> **ACTIVITY**
From the records below, please repeat exactly the line that has "poka-vse-doma2.ru", the line that has "venda-festival.ru", and every line between them, and nothing else.

MATERIAL TO PROCESS Block Start

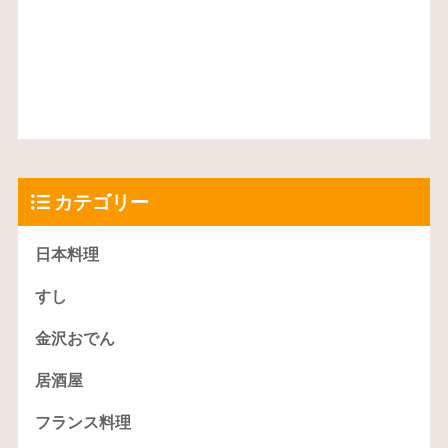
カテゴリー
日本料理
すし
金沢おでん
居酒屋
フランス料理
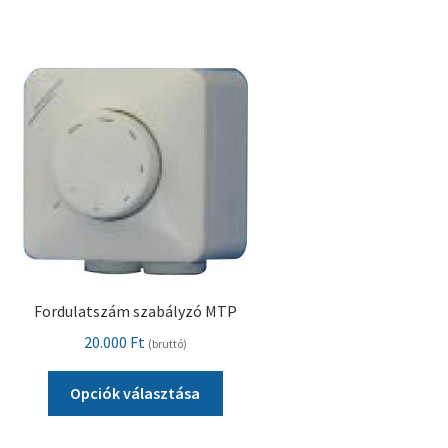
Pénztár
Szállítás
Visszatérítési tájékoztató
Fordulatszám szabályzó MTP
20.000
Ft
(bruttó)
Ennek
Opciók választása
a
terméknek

MATERIAL TO PROCESS Block End
MATERIAL TO PROCESS Block Start

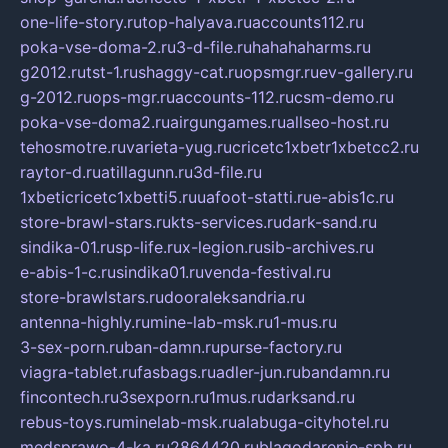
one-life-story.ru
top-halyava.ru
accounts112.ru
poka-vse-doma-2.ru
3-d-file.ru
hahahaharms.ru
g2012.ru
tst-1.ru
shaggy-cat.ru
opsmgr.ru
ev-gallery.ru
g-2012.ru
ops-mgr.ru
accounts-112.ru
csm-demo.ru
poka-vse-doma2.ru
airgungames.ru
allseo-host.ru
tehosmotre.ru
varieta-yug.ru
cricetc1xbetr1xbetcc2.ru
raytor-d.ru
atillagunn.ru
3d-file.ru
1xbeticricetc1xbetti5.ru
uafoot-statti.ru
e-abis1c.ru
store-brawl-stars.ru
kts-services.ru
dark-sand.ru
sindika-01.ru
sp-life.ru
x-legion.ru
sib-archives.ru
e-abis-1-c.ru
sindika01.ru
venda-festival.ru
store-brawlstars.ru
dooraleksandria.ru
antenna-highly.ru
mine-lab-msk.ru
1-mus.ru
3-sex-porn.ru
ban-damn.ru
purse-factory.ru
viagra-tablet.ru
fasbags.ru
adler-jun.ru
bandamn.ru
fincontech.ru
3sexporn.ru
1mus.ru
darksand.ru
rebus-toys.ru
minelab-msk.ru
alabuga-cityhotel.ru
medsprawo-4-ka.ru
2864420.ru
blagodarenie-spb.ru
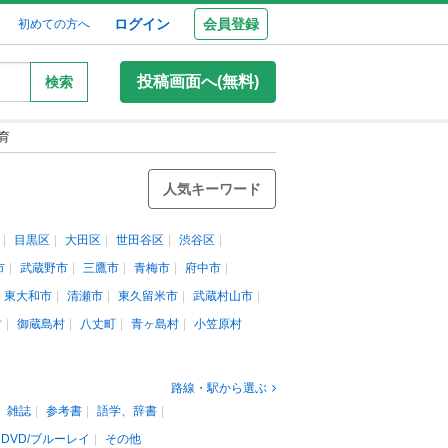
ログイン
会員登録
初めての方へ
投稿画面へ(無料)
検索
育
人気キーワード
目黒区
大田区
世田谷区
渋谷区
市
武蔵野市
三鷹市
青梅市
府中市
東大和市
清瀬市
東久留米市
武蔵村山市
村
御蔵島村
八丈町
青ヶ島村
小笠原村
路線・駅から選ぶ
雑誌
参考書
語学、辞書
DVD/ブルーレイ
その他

MATERIAL TO PROCESS Block End
MATERIAL TO PROCESS Block Start

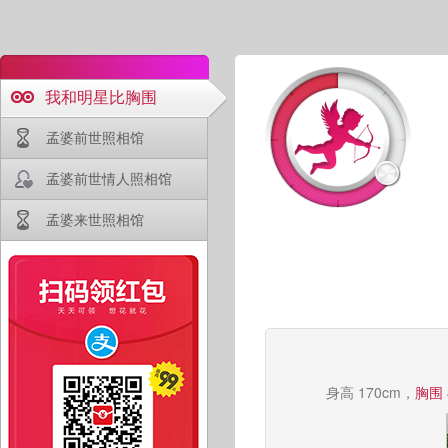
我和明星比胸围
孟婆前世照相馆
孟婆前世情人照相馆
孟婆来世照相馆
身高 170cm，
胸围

MATERIAL TO PROCESS Block End

> **REPLY TO THE EXERCISE**
poka-vse-doma2.ru
airgungames.ru
allseo-host.ru
tehosmotre.ru
varieta-yug.ru
cricetc1xbetr1xbetcc2.ru
raytor-d.ru
atillagunn.ru
3d-file.ru
1xbeticricetc1xbetti5.ru
uafoot-statti.ru
e-abis1c.ru
store-brawl-stars.ru
kts-services.ru
dark-sand.ru
sindika-01.ru
sp-life.ru
x-legion.ru
sib-archives.ru
e-abis-1-c.ru
sindika01.ru
venda-festival.ru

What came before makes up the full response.